Unfortunately, in our zeal to protect ourselves from the next attack, the emphasis on technological countermeasures has far outweighed “the human element.” We should learn more about our would-be attackers and move away from homeland security policies that place all of our adversaries into the single, undifferentiated category of “terrorists.” One size fits all strategies are unintelligent and fail to respond to this complex problem.
The way in which terrorism is framed, academically, operationally and in policy terms, has significant implications for how homeland security strategies are developed and applied. Sometimes it appears as if the whole point of being alive has been narrowed down to staying alive. The aforementioned TDM continuum provides an understanding of “why” a target is selected, which is a more valuable piece of information than “how” it may be attacked. Thus, interdisciplinary efforts are central to the development of more holistic notions of security and understanding our enemy.
Resilience should become a national priority instead of a soundbite. Leveraging social networking technologies like Twitter and Facebook through programs that make use of these networks such as the new National Terror Advisory System (which replaces its color-coded predecessor), is one way America could be educated regarding possible threat scenarios on a regular basis, thus creating a national classroom.
The exercise could present mock intelligence via “serious games” (which are meant to teach rather than entertain), presenting hypothetical targets, conceivable security responses and the range of public actions to be considered to enhance the countermeasures. This is not an issue to be clouded by traditional “need-to-know” anxieties. A population empowered by knowledge instead of fear enables a process of building a national resilience posture capable of influencing adversarial behaviors and outcomes. A proactive doctrine places the public on the offensive, forcing attackers to consider the potential for mission failure. It is time to put the plan into action.

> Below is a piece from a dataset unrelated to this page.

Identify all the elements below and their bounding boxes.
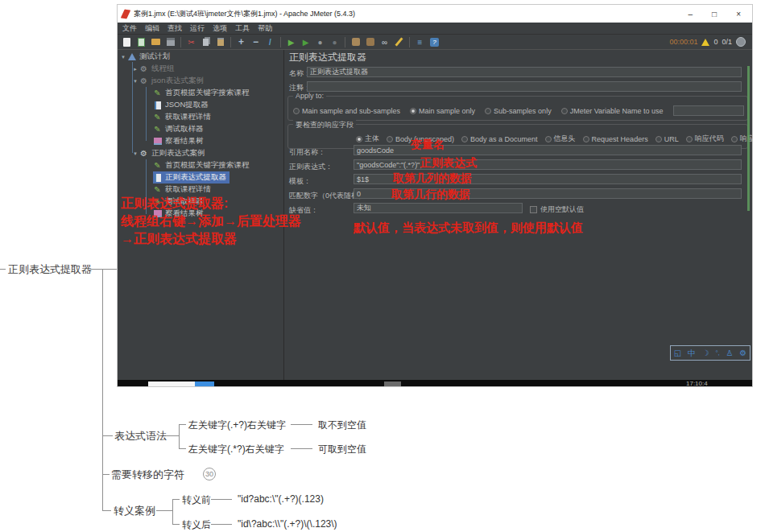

Risk should not become an entity in its own right, only minimally subject to human intervention. Implementing a preemptive process requires the recognition that resilience will not occur by itself; it needs to be learned, shared, applied and made an integral part of our overall homeland security strategy. An approach that engenders “integrated resilience” as a national priority – linking intelligence, education, applied research and a common purpose – allows America to pursue interdisciplinary solutions. Resilience is a two-way street. It is time for the concept and our efforts to share the same road.